Until a few days ago when a friend instagrammed a picture of a book The Puppies Diaries, my first instinct was to drive to the nearest bookstore before closing time to get it. I checked the location and operating hours and was mentally plotting the route when a small voice in my head asked, “why don’t you just get it on Kindle?” So Bryan went on Amazon, bought the book and within seconds, I was cozying up under the blanket with the very book in my hand, on the Kindle. I read all 100% of it in 4 hours and was mightily satisfied with myself.
What was my first Kindle experience like? unlike the computer screen which gives off light and tires your eyes, the Kindle tries to keep to a non-lighted background like that of paper good for long hours of reading. Ours was the Kindle 3 so the cover came with a little reading light that was kinda cute but not very efficient. There was no smell of paper, and I kept thumbing the top right corner of the Kindle to flip the page. pressing the button took some getting used to.
The Kindle also tracks the progress of your reading by a percentage marker at the bottom. It didn’t give me a sense of how many pages I’ve read (unless it’s marked somewhere that I retardedly cannot find, and therefore couldn’t update my GoodReads account), nor a sense of physically how much more of the book I have left. Also, the percentage marker gave me the same sort of anxiety I experience when playing an RPG game; it’s always a personal quest to maximise the percentage bar, usually in the form of experience points, to get to the next level. Perhaps this is a hang up that only gamers may emphatise with.

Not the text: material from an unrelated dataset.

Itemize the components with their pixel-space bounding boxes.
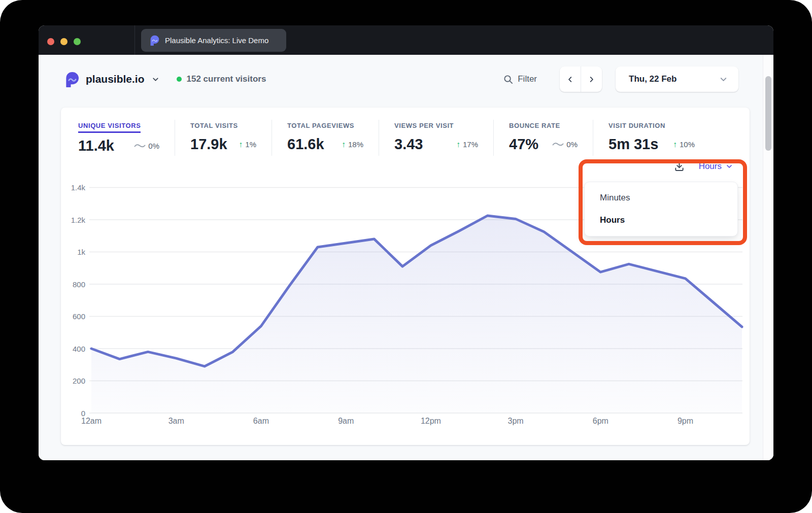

So while the actual reading experience was rather meh to me, the purchase experience was fantastic. Right after I finished The Puppies Diaries, I went back on Amazon and immediately purchased A Dog’s Purpose and an Ellen Degeneres book. It was so quick and easy with Amazon’s 1-click button, there was no need for detours to the bookstore anymore! Amazon also has reading samples of a couple of pages of every book for you to browse before purchase which is great because not only do I judge a book by its cover, I also judge it by the first few pages. If I can’t get past the 1st page, the book is a no go for me. And now all this can be done without me having to even get dressed! How great is that! I started to randomly download samples from critics’ lists and new york times bestsellers list. The world of reading is suddenly this much more convenient!
Will I ever switch permanently to the Kindle, probably not since it does belong to Bryan and he has dibs on it. I still love paper too much to give it up totally. If only they could invent a Kindle that feels and smells like a book. or an Amazon website that spits out real books through a portal with just 1-click.